Faits Divers

Allégation de Négligence médicale : elle réclame des dommages de Rs 10 M pour une lame de couteau dans le thorax 

Une lame de couteau est nichée dans sa cage thoracique depuis 2017.

Gianee Ramlogun, 40 ans, se bat pour retrouver la guérison, depuis son agression à l’arme blanche, en novembre 2017. Une lame de couteau est toujours nichée dans sa cage thoracique, bien qu’elle ait subi deux inventions chirurgicales pour l’enlever. Elle a donc porté plainte, le 28 octobre, devant la Cour suprême, pour réclamer des dommages de Rs 10 millions à l’État pour négligence médicale.

Dans sa plainte rédigée par l’avouée Roshan Rajroop, Gianee Ramlogun relate sa mésaventure. Tout commençe le 7 novembre 2017. « J’ai été agressée par un jeune homme, de 17 ans, qui avait eu des rapports sexuels avec ma fille sans son consentement. Ma fille est ensuite tombée enceinte. Mais le jeune homme a toujours eu une rancune contre nous, après que ma fille ait porté plainte contre lui au poste de police de la localité. Ensuite, ma fille s’est rétractée, après que les parents du jeune homme lui aient présenté des excuses. C’était la décision de ma fille », raconte Gianee Ramlogun au Défi Plus.

Le 7 novembre 2017, une discussion a eu lieu entre le jeune homme et sa fille. Elle est intervenue. C’est alors que le jeune homme l’a poignardée dans le dos avec un couteau.
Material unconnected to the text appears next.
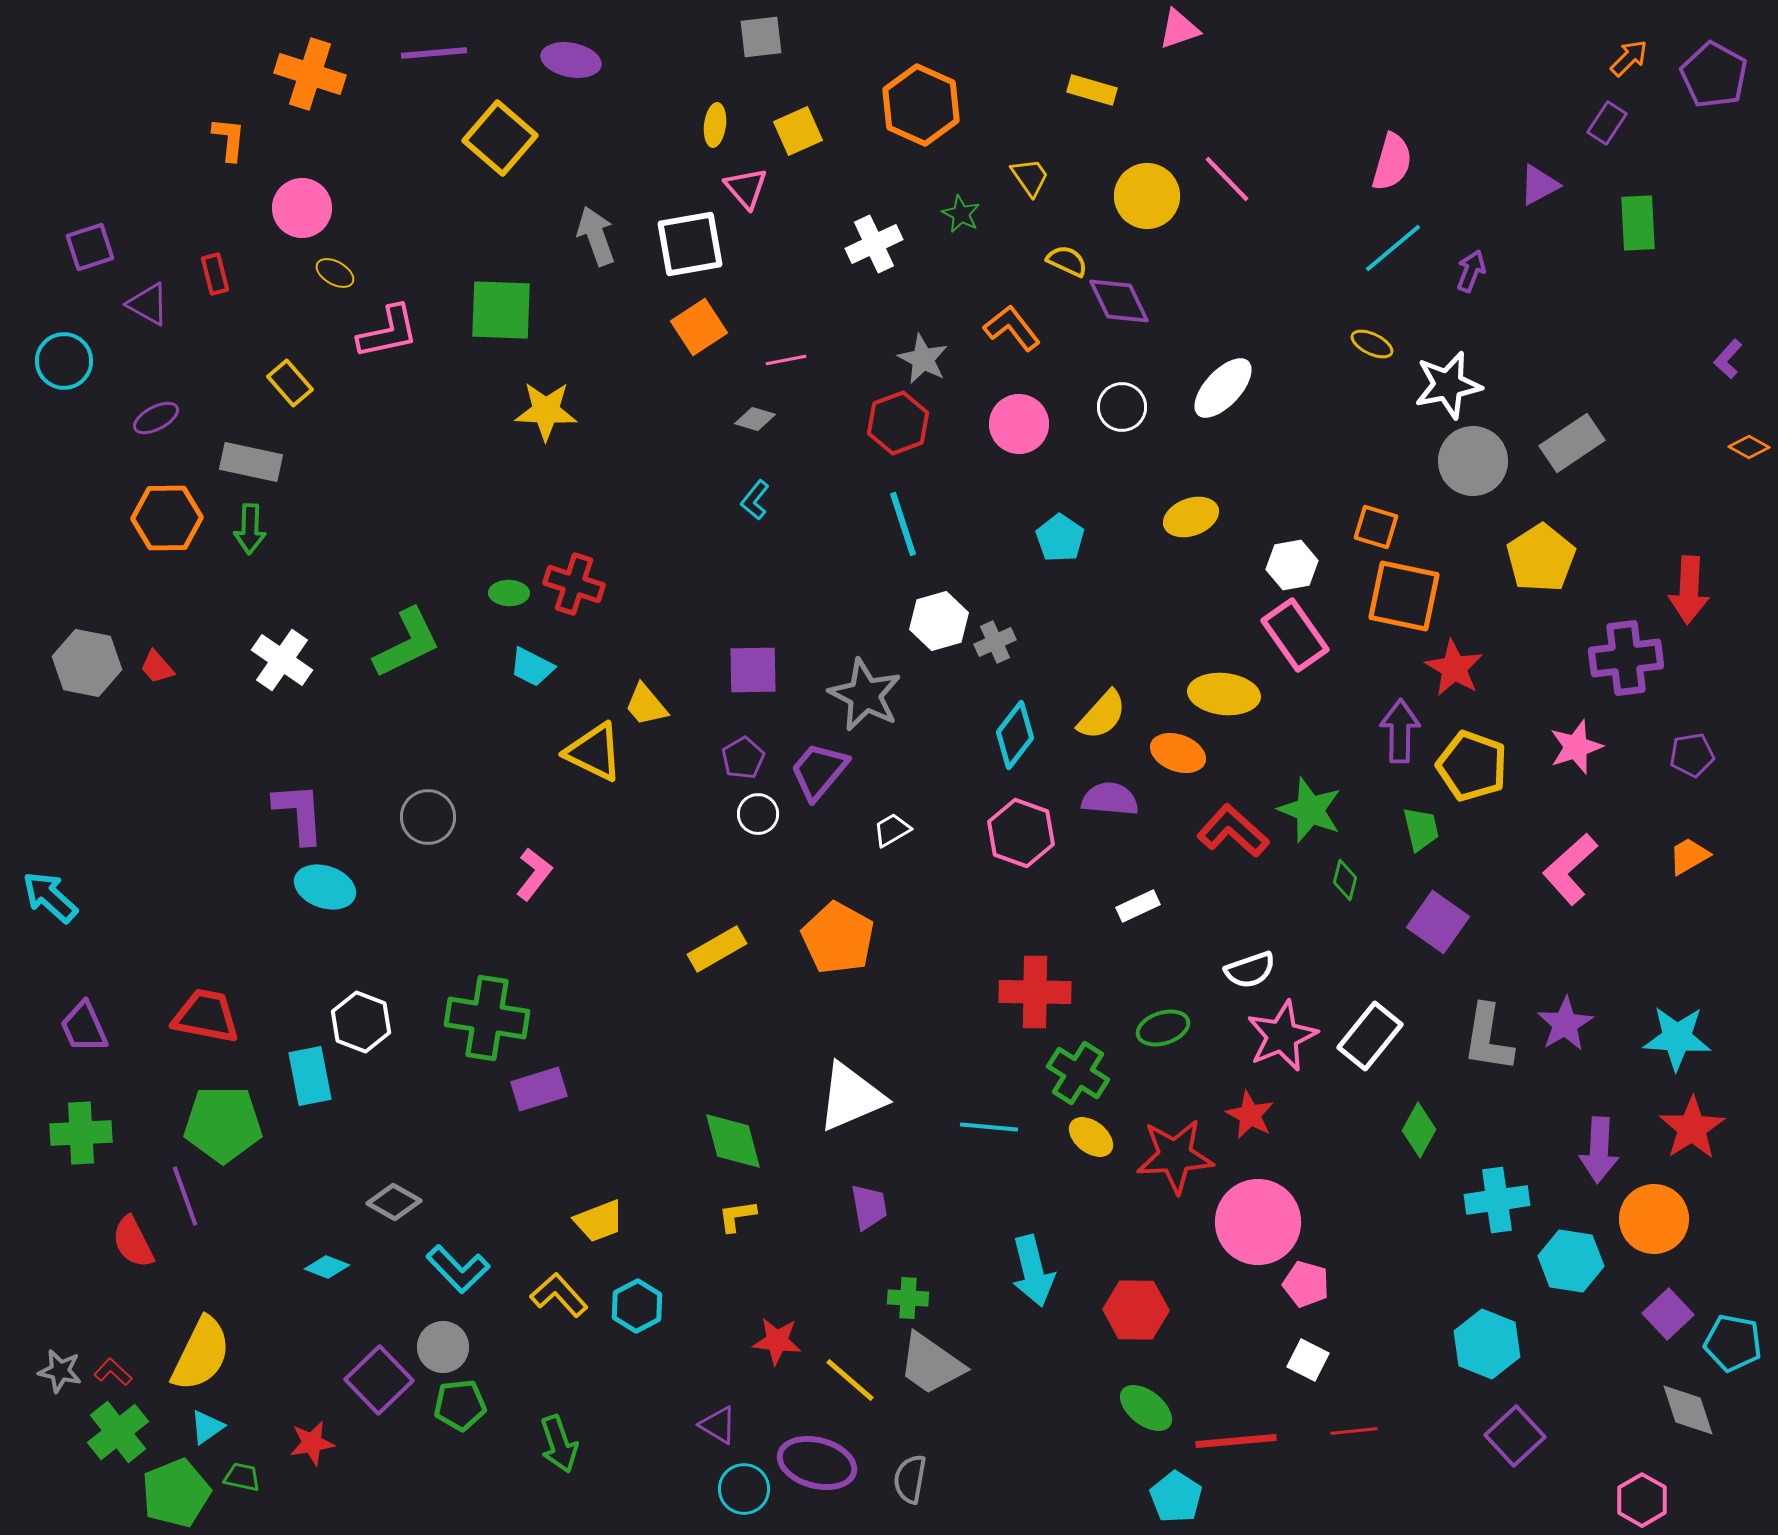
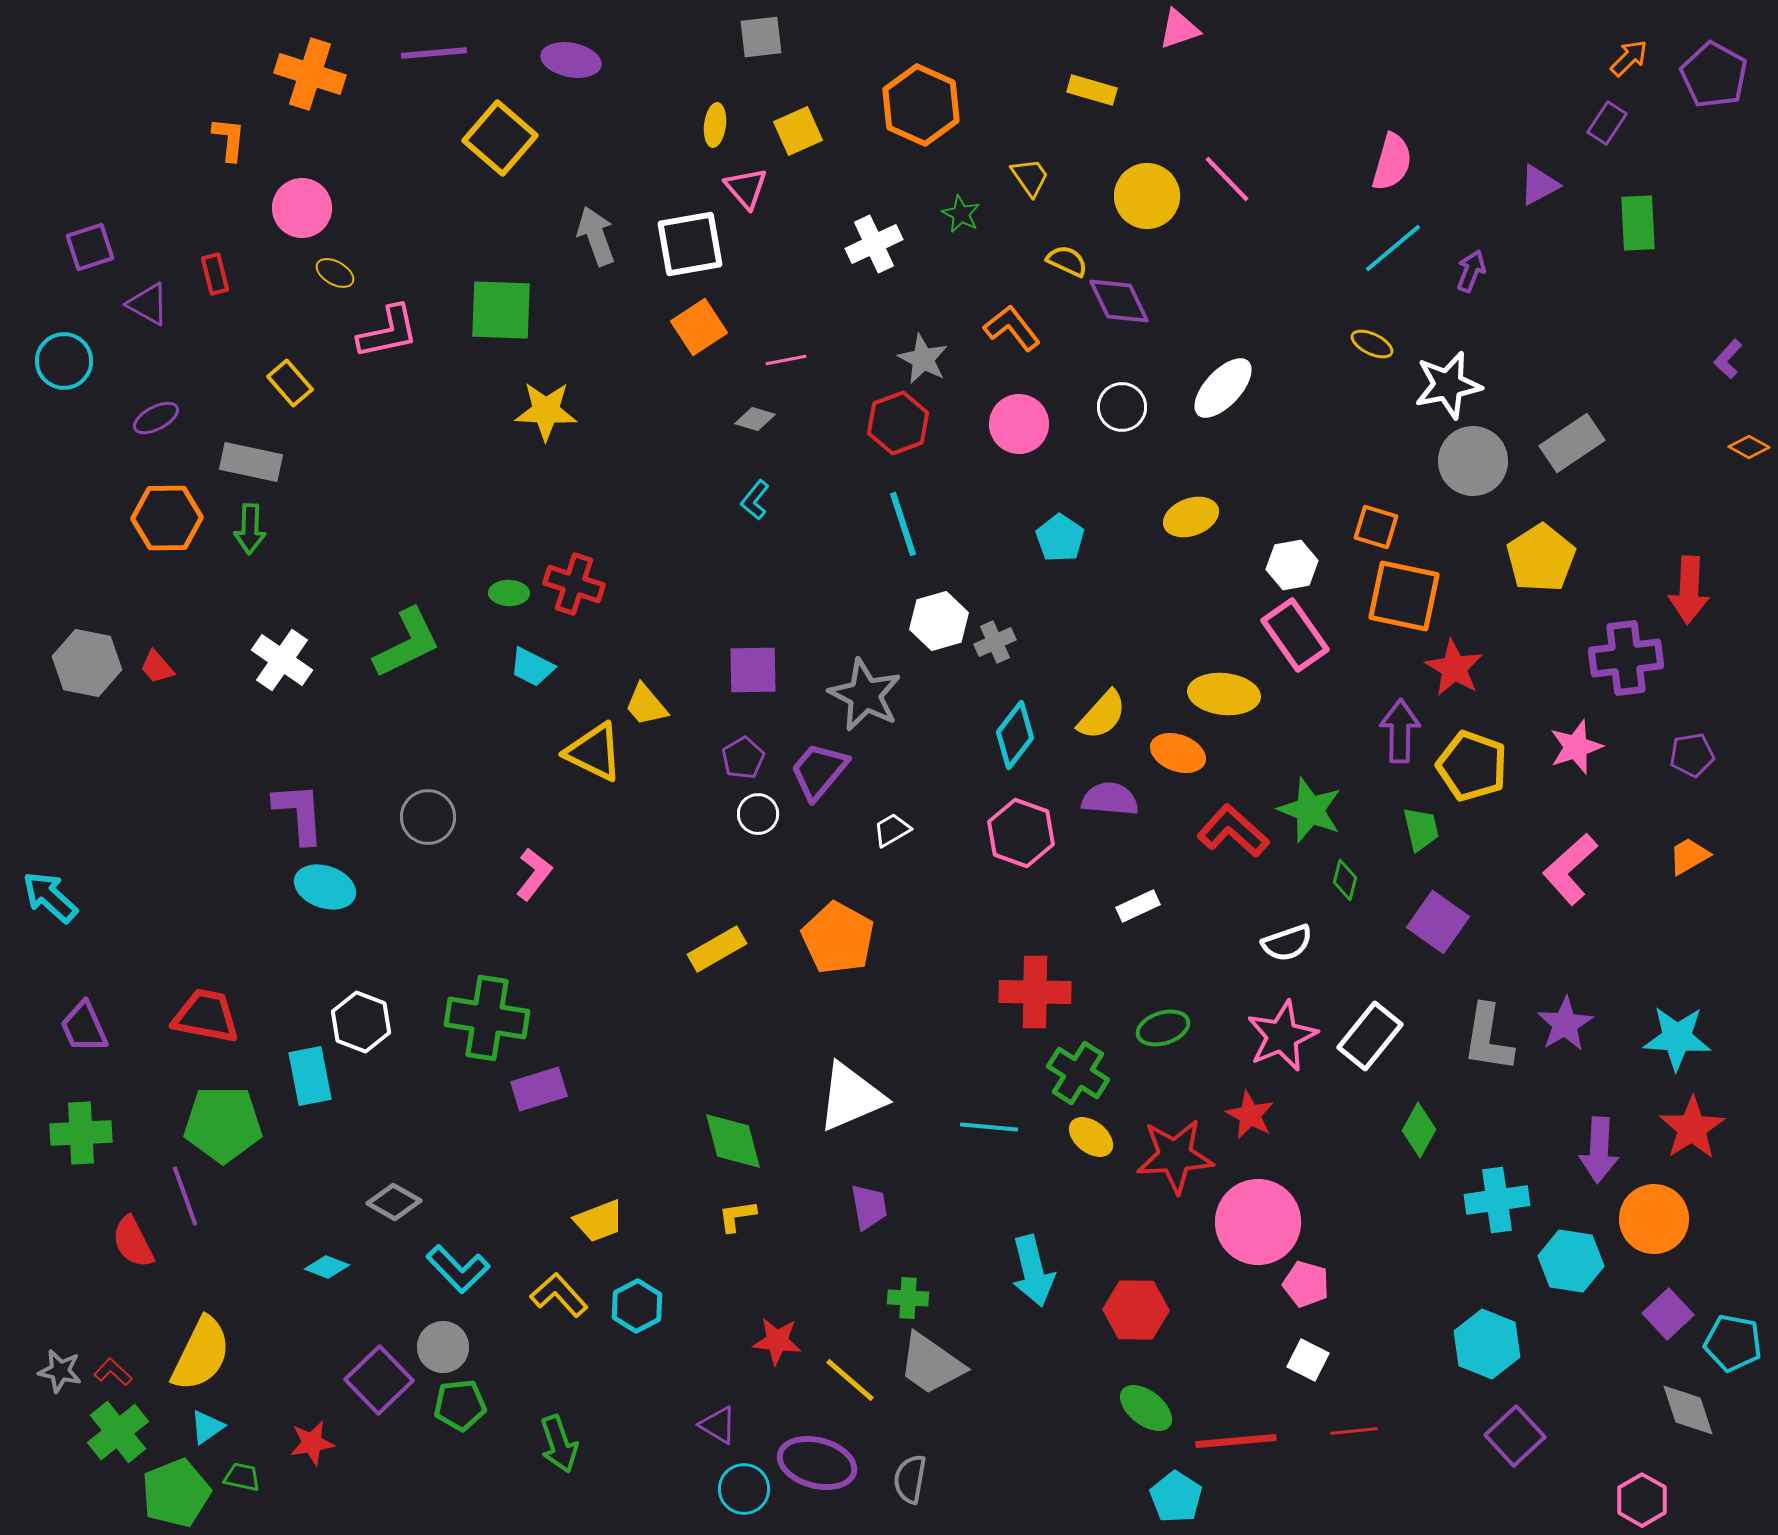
white semicircle at (1250, 970): moved 37 px right, 27 px up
Le même jour, Gianee Ramlogun a été admise à l’hôpital Jawaharlal Nehru, à Rose-Belle. 

Après une radiographie, elle dit avoir appris que le couteau s’est brisé et que la lame s’est nichée dans sa cage thoracique. Elle a alors été hospitalisée pendant vingt jours. « En dépit que la lame se trouve dans ma cage thoracique, les préposés de l’hôpital Jawaharlal Nehru n’ont pas tenté de l’enlever », précise-t-elle dans sa plainte. Selon elle, on lui a prescrit des médicaments et on lui a demandé de faire des pansements au dispensaire de sa localité, alors que la lame est touours dans son corps.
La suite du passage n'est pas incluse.